- _TO DO_:
Your task is to set down the line containing "cannabis products" and every later line of the entries, word for word, including the last.

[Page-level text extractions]
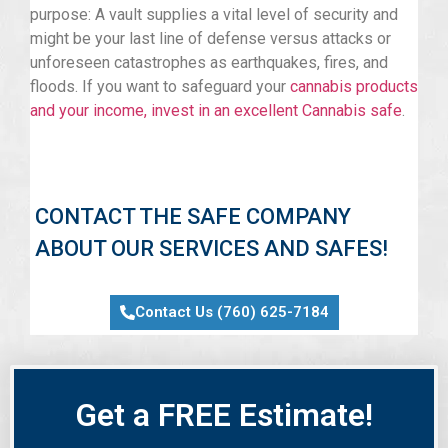
purpose: A vault supplies a vital level of security and
might be your last line of defense versus attacks or
unforeseen catastrophes as earthquakes, fires, and
floods. If you want to safeguard your
cannabis products
and your income, invest in an excellent Cannabis safe
.
CONTACT THE SAFE COMPANY
ABOUT OUR SERVICES AND SAFES!
Contact Us (760) 625-7184
Get a FREE Estimate!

- _SOLUTION BELOW_:
cannabis products
and your income, invest in an excellent Cannabis safe
.
CONTACT THE SAFE COMPANY
ABOUT OUR SERVICES AND SAFES!
Contact Us (760) 625-7184
Get a FREE Estimate!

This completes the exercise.